# Relocating head unit question...



## deadforever629 (Jan 16, 2004)

I recently bought this mp3cd player headunit and my friend was installing it for me. After he hooked everything up he couldn't get the face off. So he decided to cut the mounting kit thing. That wasn't such a good idea cause now we have these terrible looking jagged edges on both sides, as you can see on both sides. I really don't like the new head unit much and it was a waste becasue my hard drive crashed and i lost all 10 gigs of music so now having an mp3 cd player is worthless. 

So my question is, is it possible to put the new head unit on the bottom where there is that free space as you see in the last picture... its prob gonna hit the shifter when i gotta eject a CD but if its an mp3 cd i dont think i'll be needing to eject it that often, then again i could always stop and put it in 1st, that really doesnt bother me though.

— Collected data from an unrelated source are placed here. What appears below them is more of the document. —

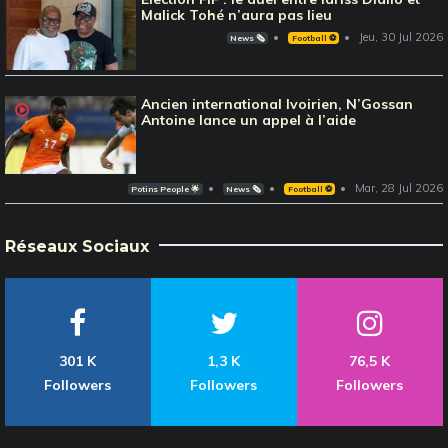
Malick Tohé n’aura pas lieu
Jeu, 30 Jul 2026
News 🗞️
Football ⚽️
Ancien international Ivoirien, N’Gossan
Antoine lance un appel à l’aide
Mar, 28 Jul 2026
Potins People 🌟
News 🗞️
Football ⚽️
Réseaux Sociaux
301 K
1,3 K
76,5 K
Followers
Followers
Followers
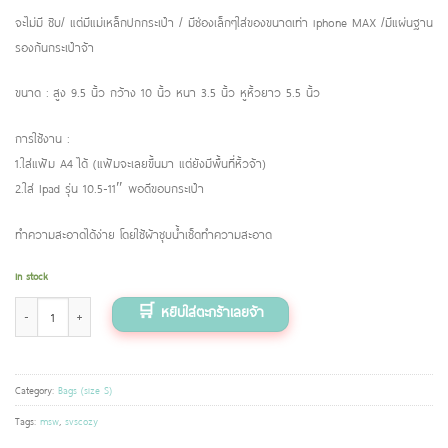
จะไม่มี ซิบ/ แต่มีแม่เหล็กปกกระเป๋า / มีช่องเล็กๆใส่ของขนาดเท่า iphone MAX /มีแผ่นฐาน
รองก้นกระเป๋าจ้า
ขนาด : สูง 9.5 นิ้ว กว้าง 10 นิ้ว หนา 3.5 นิ้ว หูหิ้วยาว 5.5 นิ้ว
การใช้งาน :
1.ใส่แฟ้ม A4 ได้ (แฟ้มจะเลยขึ้นมา แต่ยังมีพื้นที่หิ้วจ้า)
2.ใส่ Ipad รุ่น 10.5-11″ พอดีขอบกระเป๋า
ทำความสะอาดได้ง่าย โดยใช้ผ้าชุบน้ำเช็ดทำความสะอาด
In stock
กระเป๋าขนาดมินิ (ไซส์ S) ลาย Fluffy party quantity
Category:
Bags (size S)
Tags:
msw
,
svscozy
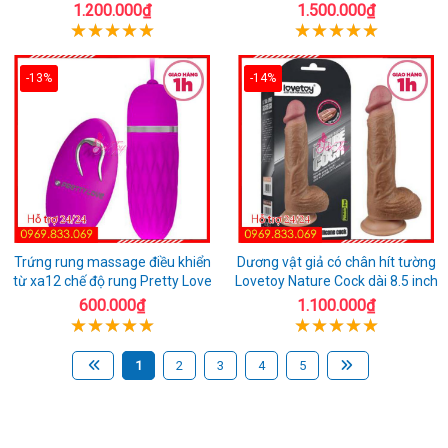
1.200.000₫
1.500.000₫
-13%
-14%
Trứng rung massage điều khiển
Dương vật giả có chân hít tường
từ xa12 chế độ rung Pretty Love
Lovetoy Nature Cock dài 8.5 inch
600.000₫
1.100.000₫
1
2
3
4
5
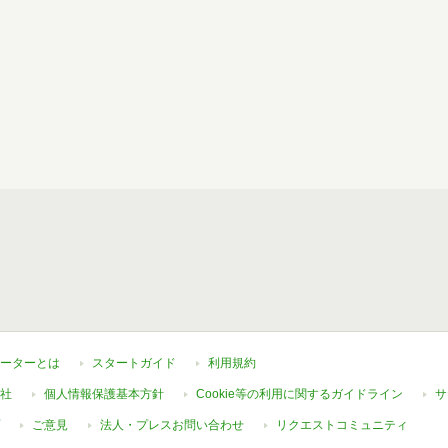
ーターとは
スタートガイド
利用規約
社
個人情報保護基本方針
Cookie等の利用に関するガイドライン
サ
ご意見
法人・プレスお問い合わせ
リクエストコミュニティ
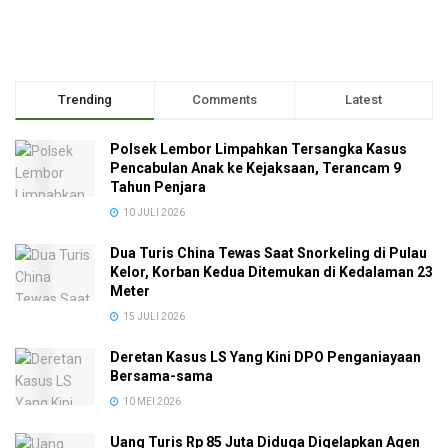
Trending
Comments
Latest
Polsek Lembor Limpahkan Tersangka Kasus
Pencabulan Anak ke Kejaksaan, Terancam 9
Tahun Penjara
10 JULI 2026
Dua Turis China Tewas Saat Snorkeling di Pulau
Kelor, Korban Kedua Ditemukan di Kedalaman 23
Meter
15 JULI 2026
Deretan Kasus LS Yang Kini DPO Penganiayaan
Bersama-sama
10 MEI 2026
Uang Turis Rp 85 Juta Diduga Digelapkan Agen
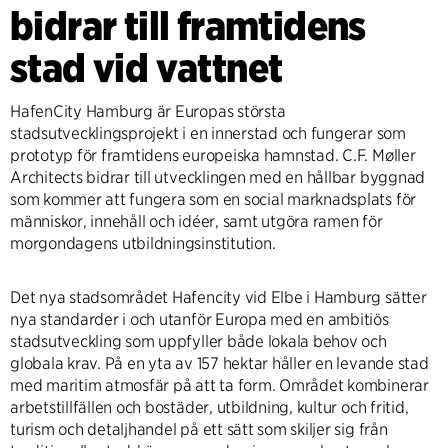
bidrar till framtidens
stad vid vattnet
HafenCity Hamburg är Europas största
stadsutvecklingsprojekt i en innerstad och fungerar som
prototyp för framtidens europeiska hamnstad. C.F. Møller
Architects bidrar till utvecklingen med en hållbar byggnad
som kommer att fungera som en social marknadsplats för
människor, innehåll och idéer, samt utgöra ramen för
morgondagens utbildningsinstitution.
Det nya stadsområdet Hafencity vid Elbe i Hamburg sätter
nya standarder i och utanför Europa med en ambitiös
stadsutveckling som uppfyller både lokala behov och
globala krav. På en yta av 157 hektar håller en levande stad
med maritim atmosfär på att ta form. Området kombinerar
arbetstillfällen och bostäder, utbildning, kultur och fritid,
turism och detaljhandel på ett sätt som skiljer sig från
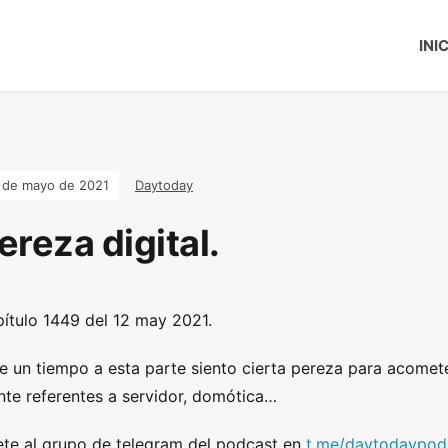
INI
 de mayo de 2021
Daytoday
ereza digital.
ítulo 1449 del 12 may 2021.
e un tiempo a esta parte siento cierta pereza para acome
te referentes a servidor, domótica…
te al grupo de telegram del podcast en
t.me/daytodaypod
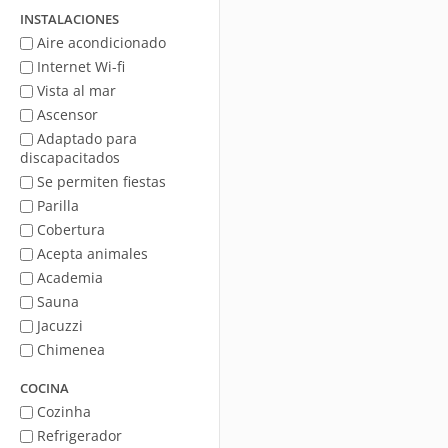
mar
INSTALACIONES
Aire acondicionado
Internet Wi-fi
Vista al mar
Ascensor
Adaptado para
discapacitados
Se permiten fiestas
Parilla
Cobertura
Acepta animales
Academia
Sauna
Jacuzzi
Chimenea
COCINA
Cozinha
Refrigerador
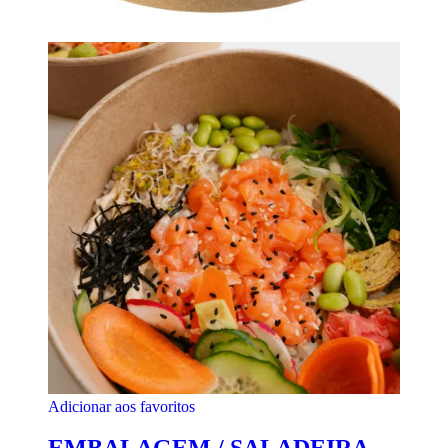
Adicionar aos favoritos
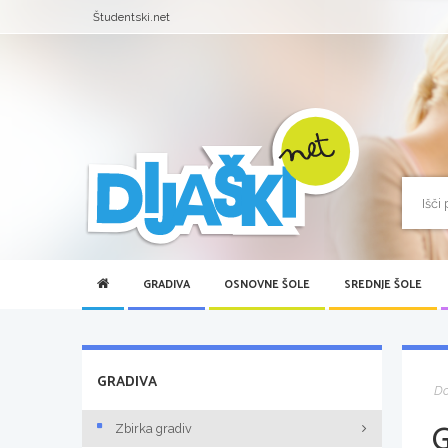
Študentski.net
GRADIVA
OSNOVNE ŠOLE
SREDNJE ŠOLE
GRADIVA
D
Zbirka gradiv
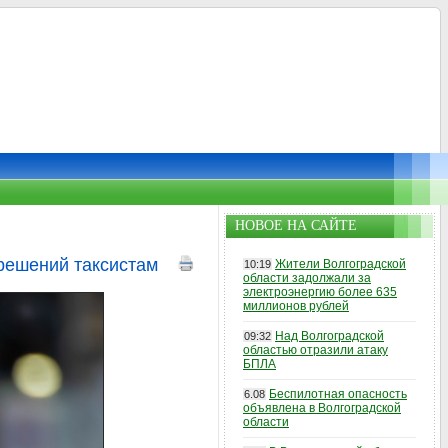
НОВОЕ НА САЙТЕ
зрешений таксистам
Жители Волгоградской
10:19
области задолжали за
электроэнергию более 635
миллионов рублей
Над Волгоградской
09:32
областью отразили атаку
БПЛА
Беспилотная опасность
6.08
объявлена в Волгоградской
области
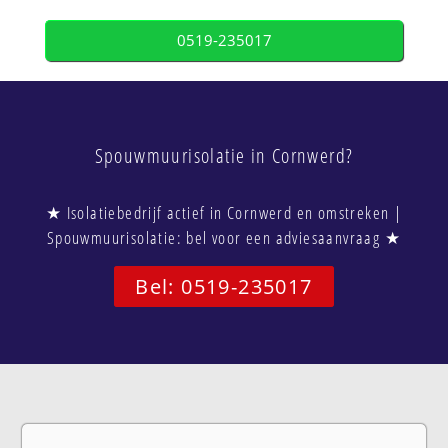
0519-235017
Spouwmuurisolatie in Cornwerd?
★ Isolatiebedrijf actief in Cornwerd en omstreken |
Spouwmuurisolatie: bel voor een adviesaanvraag ★
Bel: 0519-235017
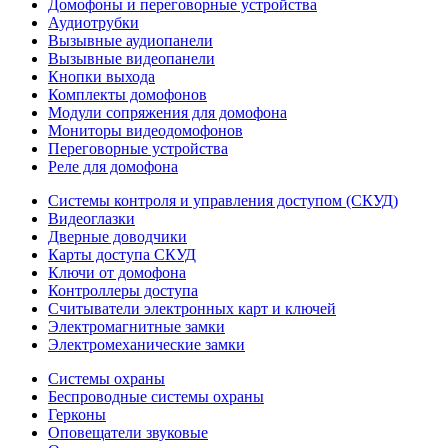
Домофоны и переговорные устройства
Аудиотрубки
Вызывные аудиопанели
Вызывные видеопанели
Кнопки выхода
Комплекты домофонов
Модули сопряжения для домофона
Мониторы видеодомофонов
Переговорные устройства
Реле для домофона
Системы контроля и управления доступом (СКУД)
Видеоглазки
Дверные доводчики
Карты доступа СКУД
Ключи от домофона
Контроллеры доступа
Считыватели электронных карт и ключей
Электромагнитные замки
Электромеханические замки
Системы охраны
Беспроводные системы охраны
Герконы
Оповещатели звуковые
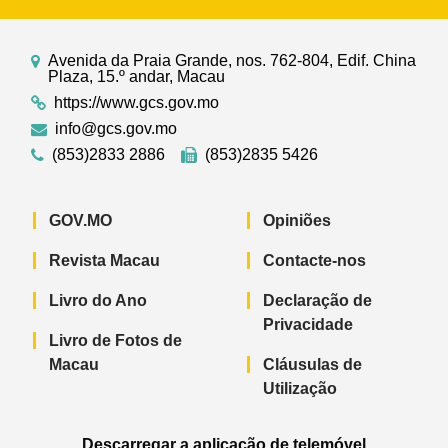
Avenida da Praia Grande, nos. 762-804, Edif. China
Plaza, 15.º andar, Macau
https://www.gcs.gov.mo
info@gcs.gov.mo
(853)2833 2886
(853)2835 5426
GOV.MO
Opiniões
Revista Macau
Contacte-nos
Livro do Ano
Declaração de
Privacidade
Livro de Fotos de
Macau
Cláusulas de
Utilização
Descarregar a aplicação de telemóvel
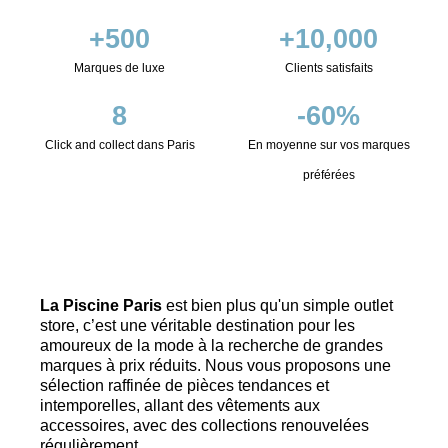
+
500
+
10,000
Marques de luxe
Clients satisfaits
8
-
60
%
Click and collect dans Paris
En moyenne sur vos marques
préférées
La Piscine Paris
est bien plus qu'un simple outlet
store, c’est une véritable destination pour les
amoureux de la mode à la recherche de grandes
marques à prix réduits. Nous vous proposons une
sélection raffinée de pièces tendances et
intemporelles, allant des vêtements aux
accessoires, avec des collections renouvelées
régulièrement.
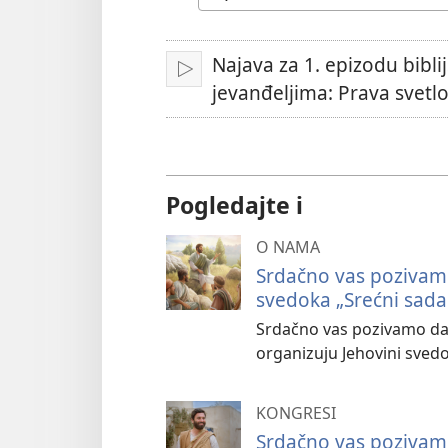
jezik
Najava za 1. epizodu bibli
Pokreni
jevanđeljima: Prava svetlo
Pogledajte i
O NAMA
Srdačno vas pozivam
svedoka „Srećni sada
Srdačno vas pozivamo da 
organizuju Jehovini svedo
KONGRESI
Srdačno vas pozivam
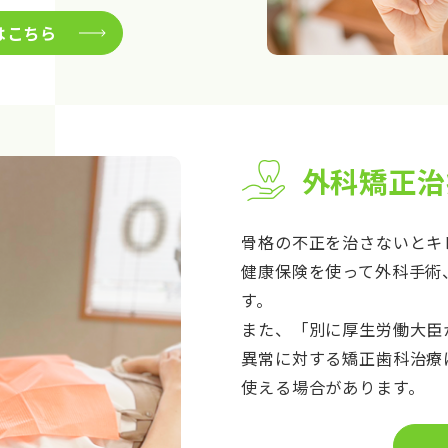
はこちら
外科矯正治
骨格の不正を治さないとキ
健康保険を使って外科手術
す。
また、「別に厚生労働大臣
異常に対する矯正歯科治療
使える場合があります。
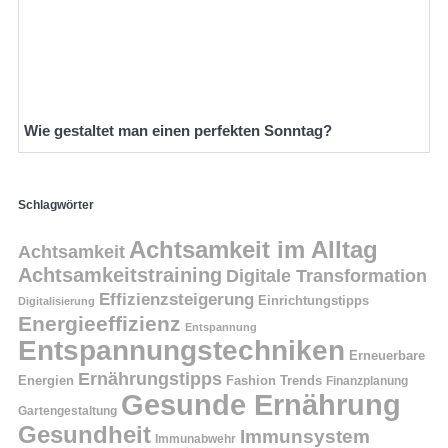
Wie gestaltet man einen perfekten Sonntag?
Schlagwörter
Achtsamkeit im Alltag
Achtsamkeit
Achtsamkeitstraining
Digitale Transformation
Effizienzsteigerung
Einrichtungstipps
Digitalisierung
Energieeffizienz
Entspannung
Entspannungstechniken
Erneuerbare
Ernährungstipps
Energien
Fashion Trends
Finanzplanung
Gesunde Ernährung
Gartengestaltung
Gesundheit
Immunsystem
Immunabwehr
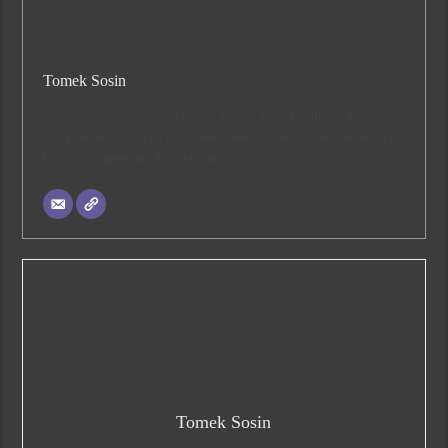
Tomek Sosin
Hej, Witam Was na moim blogu! Jestem Tomek, zajmuję się
księgowością, dlatego też postanowiłem zająć się tworzeniem tego
bloga 🙂 Zapraszam do czytania!
Tomek Sosin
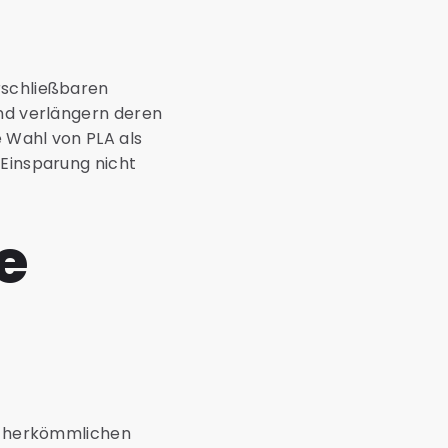
rschließbaren
und verlängern deren
e Wahl von PLA als
 Einsparung nicht
e
zu herkömmlichen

oh btw i'll prob put the stock Fosgate/Clarion radio back into the spot where it originally was just cause i lke the way it looks.

So can it be done? Thanx.





















I wanna put the head unit down below the HVAC controls.


----------



## sr20dem0n (Mar 19, 2003)

Yep, definitely possible

You just have to mount it (not sure if there are screw holes in that din already that you can use), and extend the wires so you can wire it up.


----------



## new94 (Jan 9, 2004)

Anything's possible! Just make sure you have the depth in behind and your fine.


----------



## deadforever629 (Jan 16, 2004)

*thanx*

Thanx guys, I'll try it do it tomorrow.


----------